### SOURCE INFORMATION
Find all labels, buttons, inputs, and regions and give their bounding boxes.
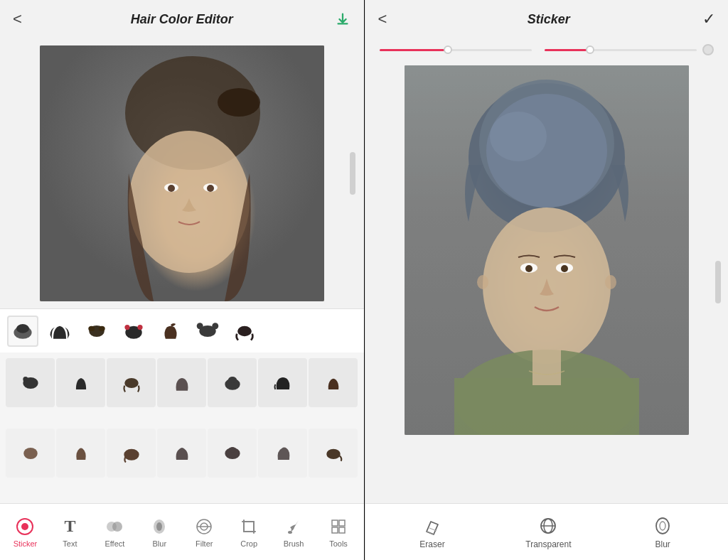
- tool-brush-label: Brush: [284, 539, 304, 548]
- grid-item-9[interactable]: [56, 429, 105, 478]
- left-header: < Hair Color Editor: [0, 0, 364, 38]
- brush-icon: [284, 517, 304, 537]
- svg-rect-41: [332, 527, 338, 533]
- confirm-button[interactable]: ✓: [702, 10, 715, 28]
- svg-point-57: [605, 275, 616, 289]
- left-bottom-toolbar: Sticker T Text Effect Blur: [0, 503, 364, 560]
- right-title: Sticker: [395, 12, 703, 27]
- svg-point-62: [660, 522, 665, 530]
- grid-item-8[interactable]: [6, 429, 55, 478]
- slider-fill-1: [380, 49, 448, 51]
- grid-item-3[interactable]: [107, 358, 156, 407]
- svg-point-14: [137, 325, 142, 330]
- sticker-item-6[interactable]: [192, 316, 223, 347]
- svg-point-32: [112, 522, 122, 532]
- tool-effect-label: Effect: [105, 539, 124, 548]
- right-tool-eraser[interactable]: Eraser: [405, 510, 459, 555]
- svg-point-23: [228, 377, 237, 383]
- svg-point-18: [237, 325, 252, 335]
- right-tool-transparent[interactable]: Transparent: [511, 510, 585, 555]
- svg-point-54: [561, 265, 568, 272]
- svg-point-10: [88, 325, 95, 330]
- tool-tools-label: Tools: [329, 539, 348, 548]
- right-panel: < Sticker ✓: [365, 0, 729, 560]
- sticker-item-4[interactable]: [118, 316, 149, 347]
- right-tool-blur[interactable]: Blur: [638, 510, 687, 555]
- grid-item-5[interactable]: [208, 358, 257, 407]
- svg-point-21: [124, 377, 139, 387]
- tools-icon: [328, 517, 348, 537]
- slider-area: [365, 38, 729, 61]
- tool-text-label: Text: [63, 539, 77, 548]
- tool-sticker-label: Sticker: [14, 539, 38, 548]
- svg-point-61: [656, 518, 669, 534]
- grid-item-6[interactable]: [258, 358, 307, 407]
- grid-item-1[interactable]: [6, 358, 55, 407]
- sticker-item-2[interactable]: [44, 316, 75, 347]
- scroll-handle-right[interactable]: [715, 261, 721, 303]
- sticker-item-7[interactable]: [229, 316, 260, 347]
- tool-effect[interactable]: Effect: [96, 511, 133, 554]
- grid-item-12[interactable]: [208, 429, 257, 478]
- download-button[interactable]: [334, 11, 351, 27]
- left-back-button[interactable]: <: [13, 10, 30, 28]
- svg-point-38: [288, 531, 292, 534]
- svg-point-34: [156, 522, 162, 531]
- sticker-grid: [0, 352, 364, 503]
- eraser-label: Eraser: [419, 539, 444, 549]
- slider-thumb-2[interactable]: [586, 45, 594, 54]
- grid-item-7[interactable]: [309, 358, 358, 407]
- slider-track-2[interactable]: [545, 49, 697, 51]
- left-panel: < Hair Color Editor: [0, 0, 364, 560]
- sticker-item-1[interactable]: [7, 316, 38, 347]
- svg-point-5: [168, 185, 175, 192]
- right-blur-icon: [652, 515, 673, 537]
- sticker-grid-inner: [0, 352, 364, 503]
- left-title: Hair Color Editor: [30, 12, 334, 27]
- grid-item-14[interactable]: [309, 429, 358, 478]
- sticker-top-row: [0, 308, 364, 352]
- slider-end-knob[interactable]: [702, 44, 714, 55]
- tool-brush[interactable]: Brush: [275, 511, 312, 554]
- svg-point-17: [212, 323, 218, 329]
- svg-point-13: [124, 325, 129, 330]
- text-icon: T: [60, 517, 80, 537]
- crop-icon: [239, 517, 259, 537]
- grid-item-11[interactable]: [157, 429, 206, 478]
- grid-item-2[interactable]: [56, 358, 105, 407]
- grid-item-4[interactable]: [157, 358, 206, 407]
- left-image-area: [0, 38, 364, 308]
- tool-blur[interactable]: Blur: [141, 511, 178, 554]
- svg-point-53: [525, 265, 532, 272]
- right-back-button[interactable]: <: [378, 10, 395, 28]
- svg-point-24: [23, 448, 38, 459]
- left-main-photo: [40, 45, 324, 301]
- svg-rect-42: [339, 527, 345, 533]
- slider-thumb-1[interactable]: [444, 45, 452, 54]
- tool-crop[interactable]: Crop: [230, 511, 267, 554]
- grid-item-13[interactable]: [258, 429, 307, 478]
- svg-point-28: [326, 448, 341, 458]
- sticker-item-5[interactable]: [155, 316, 186, 347]
- scroll-handle-left[interactable]: [350, 152, 355, 195]
- tool-filter[interactable]: Filter: [186, 511, 223, 554]
- sticker-item-3[interactable]: [81, 316, 112, 347]
- tool-blur-label: Blur: [153, 539, 167, 548]
- right-main-photo: [405, 65, 689, 435]
- tool-crop-label: Crop: [240, 539, 257, 548]
- svg-point-56: [477, 275, 488, 289]
- slider-track-1[interactable]: [380, 49, 532, 51]
- blur-icon: [149, 517, 169, 537]
- svg-point-30: [21, 523, 28, 530]
- tool-tools[interactable]: Tools: [320, 511, 357, 554]
- svg-point-8: [16, 324, 29, 333]
- svg-point-47: [490, 112, 547, 161]
- tool-sticker[interactable]: Sticker: [6, 511, 43, 554]
- filter-icon: [194, 517, 214, 537]
- grid-item-10[interactable]: [107, 429, 156, 478]
- right-image-area: [365, 61, 729, 503]
- slider-fill-2: [545, 49, 590, 51]
- tool-text[interactable]: T Text: [51, 511, 88, 554]
- svg-point-11: [99, 325, 105, 330]
- svg-point-16: [197, 323, 203, 329]
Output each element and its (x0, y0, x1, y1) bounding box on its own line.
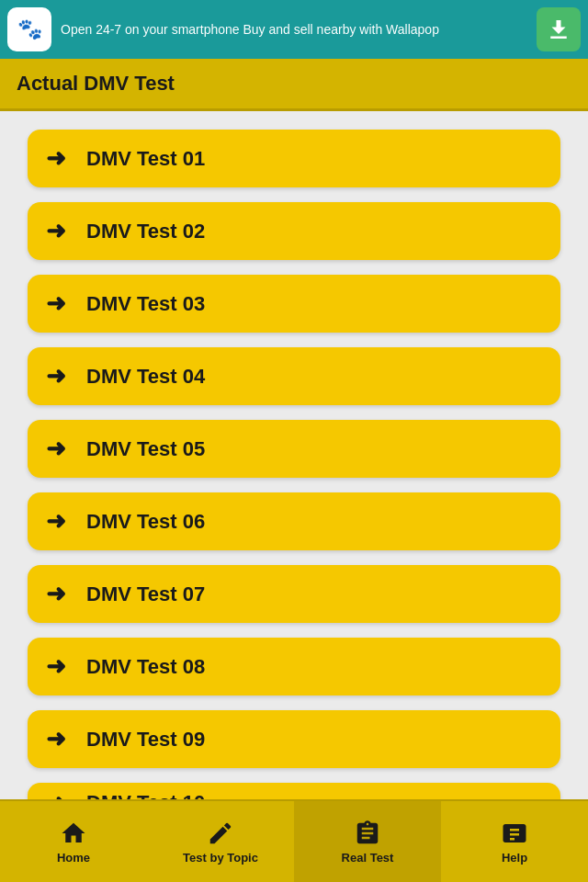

### TASK REQUIREMENTS
Locate all lines in the listing above with the word "tools" and copy them.

### REPLY
- tool-tools-label: Tools: [329, 539, 348, 548]
- tools-icon: [328, 517, 348, 537]
- tool-tools[interactable]: Tools: [320, 511, 357, 554]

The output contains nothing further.